Our book scanning effort, now in its eighth year, has put tens of millions of books online. Beyond the obvious benefits of being able to discover books and search through them, the project lets us take a step back and learn what the entire collection tells us about culture and language.
Launched in 2010 by Jon Orwant and Will Brockman, the Google Books Ngram Viewer lets you search for words and phrases over the centuries, in English, Chinese, Russian, French, German, Italian, Hebrew, and Spanish. It’s become popular for both casual explorations into language usage and serious linguistic research, and this summer we decided to provide some new ways to search with it.
With our interns Jason Mann, Lu Yang, and David Zhang, we’ve added three new features.
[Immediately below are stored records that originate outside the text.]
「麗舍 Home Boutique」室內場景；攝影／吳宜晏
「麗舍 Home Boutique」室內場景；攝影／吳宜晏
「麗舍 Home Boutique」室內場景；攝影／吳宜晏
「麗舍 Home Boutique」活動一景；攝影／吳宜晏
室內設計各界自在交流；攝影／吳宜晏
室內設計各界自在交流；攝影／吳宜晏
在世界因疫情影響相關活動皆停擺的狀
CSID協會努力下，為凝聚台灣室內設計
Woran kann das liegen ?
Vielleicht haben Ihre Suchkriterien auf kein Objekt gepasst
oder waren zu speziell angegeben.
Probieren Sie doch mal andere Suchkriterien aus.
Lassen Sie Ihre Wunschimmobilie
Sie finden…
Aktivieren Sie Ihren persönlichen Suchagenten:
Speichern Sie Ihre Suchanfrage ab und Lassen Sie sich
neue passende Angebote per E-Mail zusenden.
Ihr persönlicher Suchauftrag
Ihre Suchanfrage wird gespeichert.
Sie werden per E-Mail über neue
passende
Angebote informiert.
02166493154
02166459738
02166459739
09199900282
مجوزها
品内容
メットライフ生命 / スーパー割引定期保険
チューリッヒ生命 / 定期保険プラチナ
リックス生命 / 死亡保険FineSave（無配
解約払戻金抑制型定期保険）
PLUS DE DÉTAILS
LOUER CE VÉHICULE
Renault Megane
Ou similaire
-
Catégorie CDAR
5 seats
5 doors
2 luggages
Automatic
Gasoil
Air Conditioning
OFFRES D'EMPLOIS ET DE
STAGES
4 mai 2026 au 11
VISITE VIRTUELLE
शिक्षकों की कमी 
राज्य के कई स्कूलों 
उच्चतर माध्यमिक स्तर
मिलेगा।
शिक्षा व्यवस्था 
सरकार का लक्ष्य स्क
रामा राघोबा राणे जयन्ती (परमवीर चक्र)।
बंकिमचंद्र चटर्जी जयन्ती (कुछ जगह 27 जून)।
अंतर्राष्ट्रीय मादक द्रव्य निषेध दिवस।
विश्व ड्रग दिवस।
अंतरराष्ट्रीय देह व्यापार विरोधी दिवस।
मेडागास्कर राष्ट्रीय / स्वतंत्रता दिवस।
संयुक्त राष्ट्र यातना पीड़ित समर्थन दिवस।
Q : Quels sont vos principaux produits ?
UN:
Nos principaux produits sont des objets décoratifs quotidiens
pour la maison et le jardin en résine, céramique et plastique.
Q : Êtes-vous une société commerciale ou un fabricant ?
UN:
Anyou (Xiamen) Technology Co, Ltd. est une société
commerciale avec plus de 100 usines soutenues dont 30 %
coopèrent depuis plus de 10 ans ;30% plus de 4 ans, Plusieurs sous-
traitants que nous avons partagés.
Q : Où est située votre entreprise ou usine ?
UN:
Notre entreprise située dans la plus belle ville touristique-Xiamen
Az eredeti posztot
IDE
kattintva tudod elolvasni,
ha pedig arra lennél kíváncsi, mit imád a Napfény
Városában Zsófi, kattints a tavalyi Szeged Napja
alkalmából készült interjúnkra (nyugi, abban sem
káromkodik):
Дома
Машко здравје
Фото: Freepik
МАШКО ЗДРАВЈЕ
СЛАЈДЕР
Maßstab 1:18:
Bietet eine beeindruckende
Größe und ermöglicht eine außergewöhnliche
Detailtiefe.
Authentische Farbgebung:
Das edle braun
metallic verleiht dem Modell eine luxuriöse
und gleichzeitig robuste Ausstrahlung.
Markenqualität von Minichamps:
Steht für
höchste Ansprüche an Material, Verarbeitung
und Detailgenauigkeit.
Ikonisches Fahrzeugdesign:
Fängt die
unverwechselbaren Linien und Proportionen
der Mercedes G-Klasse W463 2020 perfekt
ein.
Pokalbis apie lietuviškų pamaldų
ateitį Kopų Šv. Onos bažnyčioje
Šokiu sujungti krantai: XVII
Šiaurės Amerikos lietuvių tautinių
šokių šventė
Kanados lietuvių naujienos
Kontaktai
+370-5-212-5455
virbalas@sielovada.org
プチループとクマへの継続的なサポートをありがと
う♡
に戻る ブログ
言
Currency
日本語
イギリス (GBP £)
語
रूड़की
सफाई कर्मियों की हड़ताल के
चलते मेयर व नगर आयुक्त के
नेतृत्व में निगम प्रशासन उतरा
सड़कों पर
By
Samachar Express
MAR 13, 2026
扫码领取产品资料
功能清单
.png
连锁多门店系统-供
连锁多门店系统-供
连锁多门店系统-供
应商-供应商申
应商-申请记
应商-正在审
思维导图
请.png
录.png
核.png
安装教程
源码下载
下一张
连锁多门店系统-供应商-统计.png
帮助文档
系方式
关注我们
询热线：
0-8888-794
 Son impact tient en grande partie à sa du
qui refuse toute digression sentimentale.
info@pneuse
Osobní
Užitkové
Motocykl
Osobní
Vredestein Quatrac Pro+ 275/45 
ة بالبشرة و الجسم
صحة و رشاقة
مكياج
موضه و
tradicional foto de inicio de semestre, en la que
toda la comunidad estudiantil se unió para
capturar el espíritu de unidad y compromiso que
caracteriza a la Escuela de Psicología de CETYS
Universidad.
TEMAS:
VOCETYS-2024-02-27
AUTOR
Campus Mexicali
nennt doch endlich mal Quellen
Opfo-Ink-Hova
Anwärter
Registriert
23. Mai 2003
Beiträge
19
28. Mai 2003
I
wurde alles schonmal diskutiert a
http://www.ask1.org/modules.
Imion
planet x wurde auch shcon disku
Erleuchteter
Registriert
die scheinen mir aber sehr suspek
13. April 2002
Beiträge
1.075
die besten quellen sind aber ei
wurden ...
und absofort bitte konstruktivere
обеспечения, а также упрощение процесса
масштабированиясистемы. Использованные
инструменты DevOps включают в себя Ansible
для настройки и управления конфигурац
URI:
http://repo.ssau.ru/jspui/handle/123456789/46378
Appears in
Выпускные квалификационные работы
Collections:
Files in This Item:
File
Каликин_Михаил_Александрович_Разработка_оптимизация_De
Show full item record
The first is wildcards: by putting an asterisk as a placeholder in your query, you can retrieve the ten most popular replacement. For instance, what noun most often follows “Queen” in English fiction? The answer is “Elizabeth”:
This graph also reveals that the frequency of mentions of the most popular queens has been decreasing steadily over time. (Language expert Ben Zimmer shows some other interesting examples in his Atlantic article.) Right-clicking collapses all of the series into a sum, allowing you to see the overall change.
Another feature we’ve added is the ability to search for inflections: different grammatical forms of the same word. (Inflections of the verb “eat” include “ate”, “eating”, “eats”, and “eaten”.) Here, we can see that the phrase “changing roles” has recently surged in popularity in English fiction, besting “change roles”, which earlier dethroned “changed roles”:
Curiously, this switching doesn’t happen when we add non-fiction into the mix: “changing roles” is persistently on top, with an odd dip in the late 1980s. As with wildcards, right-clicking collapses and expands the data:
Finally, we’ve implemented the most common feature request from our users: the ability to search for multiple capitalization styles simultaneously. Until now, searching for common capitalizations of “Mother Earth” required using a plus sign to combine ngrams (e.g., “Mother Earth + mother Earth + mother earth”), but now the case-insensitive checkbox makes it easier:
As with our other two features, right-clicking toggles whether the variants are shown.
We hope these features help you discover and share interesting trends in language use!